● **Problem to work on**: Please reproduce the records, omitting nothing and changing nothing.

● **Material for this task**:
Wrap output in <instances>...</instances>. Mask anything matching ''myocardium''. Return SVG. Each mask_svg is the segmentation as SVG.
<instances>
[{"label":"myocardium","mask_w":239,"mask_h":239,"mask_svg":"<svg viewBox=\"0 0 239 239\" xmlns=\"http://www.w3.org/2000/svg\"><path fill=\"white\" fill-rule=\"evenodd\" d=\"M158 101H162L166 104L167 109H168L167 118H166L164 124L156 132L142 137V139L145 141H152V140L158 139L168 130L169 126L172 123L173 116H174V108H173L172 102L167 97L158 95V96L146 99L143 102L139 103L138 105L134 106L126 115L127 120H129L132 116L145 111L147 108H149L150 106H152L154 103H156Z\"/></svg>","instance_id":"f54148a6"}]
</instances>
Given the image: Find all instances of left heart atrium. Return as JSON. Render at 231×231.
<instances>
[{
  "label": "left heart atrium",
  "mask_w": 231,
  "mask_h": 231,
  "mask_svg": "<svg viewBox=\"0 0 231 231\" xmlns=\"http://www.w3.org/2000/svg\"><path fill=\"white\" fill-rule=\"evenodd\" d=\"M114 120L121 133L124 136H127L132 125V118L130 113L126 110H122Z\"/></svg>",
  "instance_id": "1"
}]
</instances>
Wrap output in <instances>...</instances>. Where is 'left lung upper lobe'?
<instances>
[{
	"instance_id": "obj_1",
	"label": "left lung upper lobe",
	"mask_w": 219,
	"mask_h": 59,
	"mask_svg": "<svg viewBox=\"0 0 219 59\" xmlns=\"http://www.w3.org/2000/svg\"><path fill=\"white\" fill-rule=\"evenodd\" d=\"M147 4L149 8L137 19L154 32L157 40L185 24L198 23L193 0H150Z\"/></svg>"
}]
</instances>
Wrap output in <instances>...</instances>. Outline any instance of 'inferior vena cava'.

● **Response below**:
Wrap output in <instances>...</instances>. Mask anything matching ''myocardium''. Return SVG. Each mask_svg is the segmentation as SVG.
<instances>
[{"label":"myocardium","mask_w":239,"mask_h":239,"mask_svg":"<svg viewBox=\"0 0 239 239\" xmlns=\"http://www.w3.org/2000/svg\"><path fill=\"white\" fill-rule=\"evenodd\" d=\"M158 101H162L166 104L167 109H168L167 118H166L164 124L156 132L142 137V139L145 141H152V140L158 139L168 130L169 126L172 123L173 116H174V108H173L172 102L167 97L158 95V96L146 99L143 102L139 103L138 105L134 106L126 115L127 120H129L132 116L145 111L147 108H149L150 106H152L154 103H156Z\"/></svg>","instance_id":"f54148a6"}]
</instances>
Given the image: Find all instances of left heart atrium. Return as JSON. Render at 231×231.
<instances>
[{
  "label": "left heart atrium",
  "mask_w": 231,
  "mask_h": 231,
  "mask_svg": "<svg viewBox=\"0 0 231 231\" xmlns=\"http://www.w3.org/2000/svg\"><path fill=\"white\" fill-rule=\"evenodd\" d=\"M114 120L121 133L124 136H127L132 125V118L130 113L126 110H122Z\"/></svg>",
  "instance_id": "1"
}]
</instances>
Wrap output in <instances>...</instances>. Where is 'left lung upper lobe'?
<instances>
[{
	"instance_id": "obj_1",
	"label": "left lung upper lobe",
	"mask_w": 219,
	"mask_h": 59,
	"mask_svg": "<svg viewBox=\"0 0 219 59\" xmlns=\"http://www.w3.org/2000/svg\"><path fill=\"white\" fill-rule=\"evenodd\" d=\"M147 4L149 8L137 19L154 32L157 40L185 24L198 23L193 0H150Z\"/></svg>"
}]
</instances>
Wrap output in <instances>...</instances>. Outline any instance of 'inferior vena cava'.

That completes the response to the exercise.